### Data for this task
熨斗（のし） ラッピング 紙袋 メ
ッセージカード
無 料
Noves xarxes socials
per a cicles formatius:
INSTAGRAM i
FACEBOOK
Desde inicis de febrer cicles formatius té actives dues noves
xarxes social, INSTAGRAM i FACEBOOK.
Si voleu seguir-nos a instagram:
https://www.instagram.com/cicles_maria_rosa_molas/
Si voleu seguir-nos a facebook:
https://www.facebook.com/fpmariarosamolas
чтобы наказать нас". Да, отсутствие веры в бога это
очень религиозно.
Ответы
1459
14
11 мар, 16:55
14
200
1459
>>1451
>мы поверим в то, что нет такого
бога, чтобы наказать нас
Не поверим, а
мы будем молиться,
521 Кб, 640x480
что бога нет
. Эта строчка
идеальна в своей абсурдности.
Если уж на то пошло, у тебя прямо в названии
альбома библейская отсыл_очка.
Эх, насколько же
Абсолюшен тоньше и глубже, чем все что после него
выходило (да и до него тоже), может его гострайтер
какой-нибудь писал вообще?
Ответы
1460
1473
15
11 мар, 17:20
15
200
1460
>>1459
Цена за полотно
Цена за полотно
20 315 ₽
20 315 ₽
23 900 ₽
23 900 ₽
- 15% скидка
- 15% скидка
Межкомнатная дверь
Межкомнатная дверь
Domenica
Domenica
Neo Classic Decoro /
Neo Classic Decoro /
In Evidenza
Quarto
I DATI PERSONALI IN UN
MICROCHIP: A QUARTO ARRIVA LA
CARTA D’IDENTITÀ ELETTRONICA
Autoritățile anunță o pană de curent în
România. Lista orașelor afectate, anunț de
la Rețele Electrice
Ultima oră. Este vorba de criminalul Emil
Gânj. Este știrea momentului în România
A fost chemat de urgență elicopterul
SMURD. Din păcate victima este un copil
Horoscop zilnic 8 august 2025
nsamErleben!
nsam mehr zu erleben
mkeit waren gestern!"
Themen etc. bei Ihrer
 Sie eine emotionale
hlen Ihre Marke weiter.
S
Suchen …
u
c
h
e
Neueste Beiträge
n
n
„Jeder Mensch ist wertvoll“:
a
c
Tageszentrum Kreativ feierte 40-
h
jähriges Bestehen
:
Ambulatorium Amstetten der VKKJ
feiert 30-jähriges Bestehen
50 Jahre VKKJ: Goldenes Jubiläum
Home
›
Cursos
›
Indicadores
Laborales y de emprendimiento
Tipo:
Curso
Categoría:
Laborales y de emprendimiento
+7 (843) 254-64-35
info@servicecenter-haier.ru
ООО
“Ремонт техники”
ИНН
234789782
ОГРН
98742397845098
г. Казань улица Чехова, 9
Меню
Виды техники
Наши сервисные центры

### Directions for this task
Could you show every line of the material that includes the string "România"?

### Worked solution
România. Lista orașelor afectate, anunț de
Gânj. Este știrea momentului în România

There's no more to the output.